Understanding the impact of magnetic dipole and variable viscosity on nanofluid flow characteristics over a stretching surface

Abstract

The purpose of this research article is to investigate the impact of magnetic dipole on the flow of nano-fluids over the stretching surface with variable viscosity and thermal conductivity. Fluid fills the porous space. Heat transfer analysis is carried out in the presence of Newtonian heating. Water and ethylene glycol are used as base fluid while gamma alumina acts as a nanoparticle. System of ordinary differential equations is obtained by appropriate transformations.
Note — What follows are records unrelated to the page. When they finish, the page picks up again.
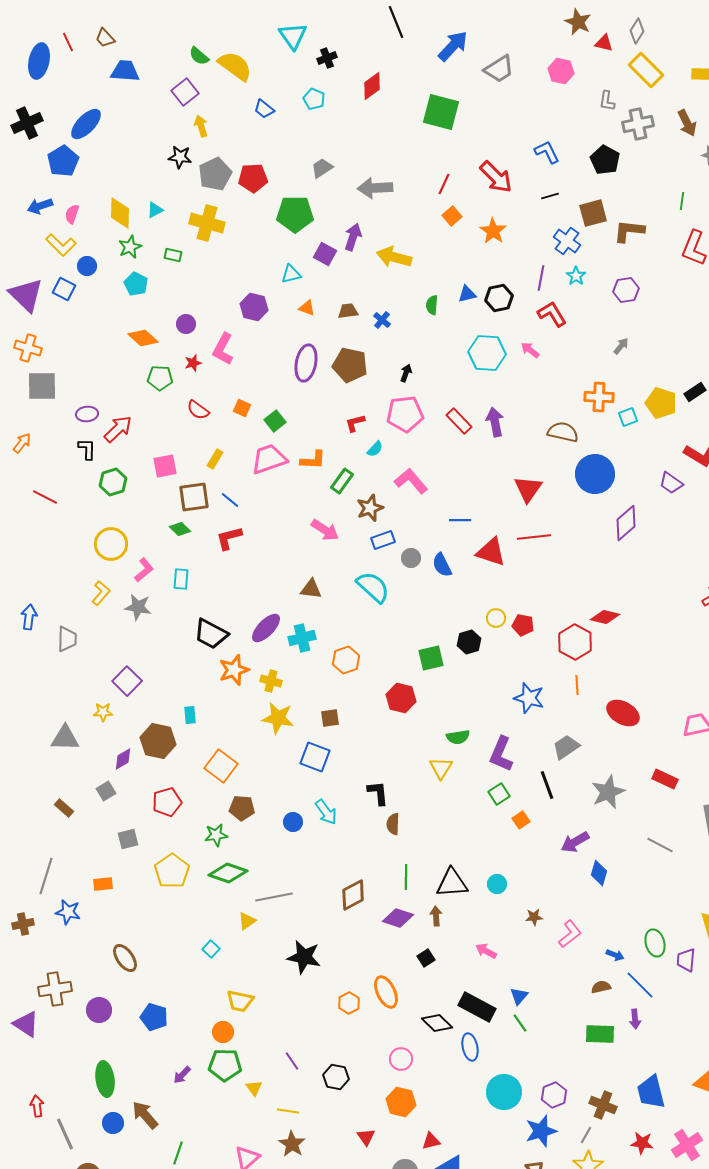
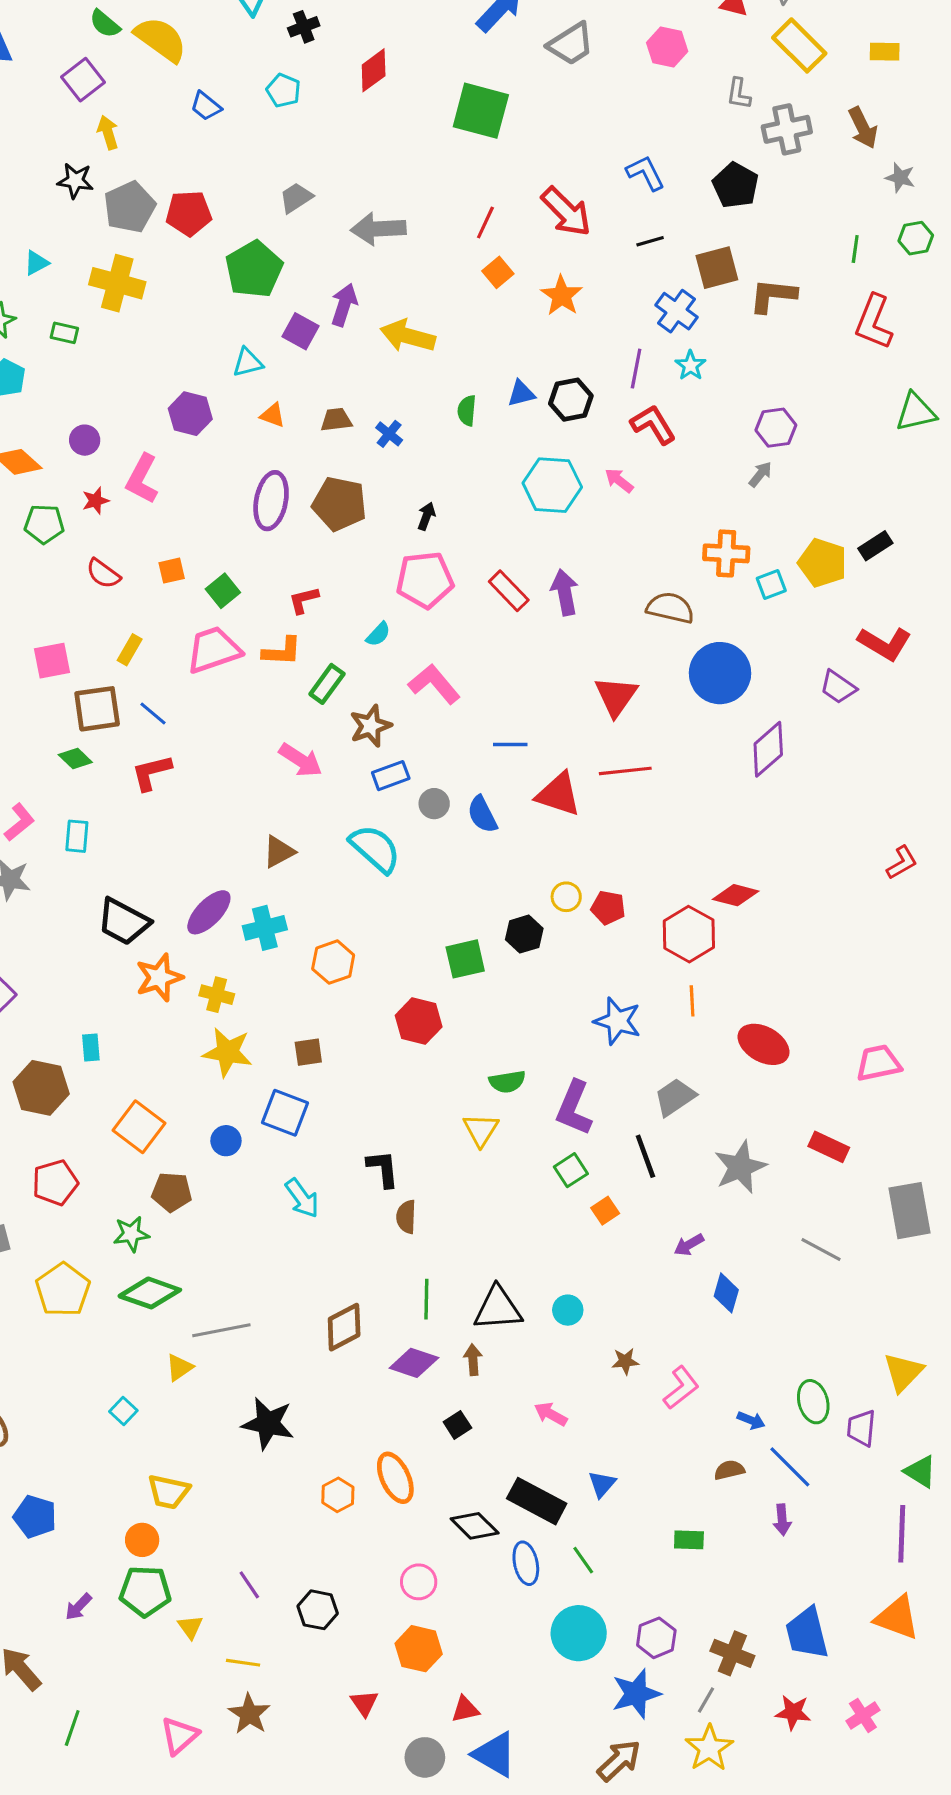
green pentagon: (295, 214) -> (254, 269), turned -30
purple hexagon: (626, 290) -> (776, 428), moved
orange square: (242, 408) -> (172, 571), turned -36
red L-shape: (355, 423) -> (304, 600), moved
brown triangle: (311, 589) -> (279, 852), turned -35
blue circle: (293, 822) -> (226, 1141), moved
purple arrow: (575, 842) -> (689, 1245), size x0.7
green line: (520, 1023) -> (583, 1560), moved
green rectangle: (600, 1034) -> (689, 1540), moved, size x0.7
pink cross: (687, 1145) -> (863, 1715), size x0.7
Numerical solutions are computed for the resulting nonlinear differential system by applying shooting method with RK-4 scheme. Impact of different parameters on the velocity and temperature profiles is examined. Computations for surface drag force and heat transfer rates are presented and examined for the influences of pertinent parameters. It is observed that fluid velocity reduces for larger viscosity parameter while opposite behavior is observed for temperature. Increasing values of ferro hydrodynamic interaction parameter and Curie temperature correspond to the enhancement in temperature. Surface drag force increases for larger values of nanoparticles volume fraction. Gamma alumina-ethylene glycol nano-fluid produce less surface drag force than gamma alumina-water nano-fluid. Heat transfer rate is increasing function of Prandtl number.